Spain’s Sumar party is proposing increased oversight of mortgage lending, including potential advertising restrictions, as part of a broader effort to address housing affordability concerns. The initiative, led by Vice President Yolanda Díaz, aims to mitigate the impact of rising interest rates on homeowners and prospective buyers.
Díaz has proposed a 1,000-euro bonus for mortgage holders, funded by a tax on banking revenues, specifically targeting loans up to 250,000 euros with remaining terms of up to 10 years. The total cost of this measure is estimated at 1 billion euros, according to statements made in June 2023.
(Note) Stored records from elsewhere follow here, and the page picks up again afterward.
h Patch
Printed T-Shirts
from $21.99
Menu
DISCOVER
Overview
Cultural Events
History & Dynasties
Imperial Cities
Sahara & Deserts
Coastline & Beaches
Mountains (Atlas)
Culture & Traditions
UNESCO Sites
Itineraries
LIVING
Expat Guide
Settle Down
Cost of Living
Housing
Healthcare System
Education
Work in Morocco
The proposal comes as the European Central Bank continues to raise interest rates, driving up the Euribor, a key benchmark for mortgage rates in Spain. Díaz has criticized the policy, arguing that a 300-euro increase in monthly mortgage payments is unsustainable for individuals earning 1,500 euros per month. She has called for immediate action to alleviate the financial strain on households.
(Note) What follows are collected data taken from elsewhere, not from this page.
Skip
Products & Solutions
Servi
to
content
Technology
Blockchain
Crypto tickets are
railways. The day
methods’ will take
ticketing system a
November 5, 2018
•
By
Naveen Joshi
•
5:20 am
Beyond the direct financial assistance, Sumar is advocating for the Bank of Spain to exert greater control over mortgage lending practices. This includes the possibility of prohibiting advertising for certain types of mortgages, a move intended to curb potentially risky lending behavior. The specifics of which mortgages would be subject to advertising restrictions have not been detailed.
The proposed bonus is intended as a “compensatory” measure, Díaz stated, acknowledging the difficulties faced by families struggling with increased housing costs. The funding mechanism, a continuation of a temporary tax on banking profits, is presented as a viable source of revenue for the program.
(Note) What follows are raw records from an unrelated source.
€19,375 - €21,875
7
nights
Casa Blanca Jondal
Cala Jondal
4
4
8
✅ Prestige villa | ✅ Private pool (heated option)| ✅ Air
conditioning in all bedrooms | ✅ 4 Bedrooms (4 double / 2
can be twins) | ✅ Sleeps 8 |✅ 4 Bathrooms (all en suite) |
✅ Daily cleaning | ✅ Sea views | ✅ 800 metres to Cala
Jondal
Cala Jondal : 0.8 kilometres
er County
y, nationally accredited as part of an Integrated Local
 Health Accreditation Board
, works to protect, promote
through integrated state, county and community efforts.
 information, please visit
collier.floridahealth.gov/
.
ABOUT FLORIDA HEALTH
According to data cited in reports from June 2023, approximately 59% of mortgages in Spain are variable-rate loans, meaning around 1.95 million homeowners are directly affected by the rising Euribor. The effectiveness of the 1,000-euro bonus in addressing the financial pressures faced by this group remains a point of discussion.
The initiative also includes proposals for labor rights reforms, such as reducing the standard workweek to 40 hours and strengthening protections for interns. Díaz recently secured approval for a statute regulating internships, warning that opposition to such measures would be viewed as contributing to job insecurity.
The Spanish government has not yet responded to the specific proposals regarding increased Bank of Spain oversight of mortgage lending or potential advertising restrictions. The debate over housing affordability and the appropriate policy responses is ongoing.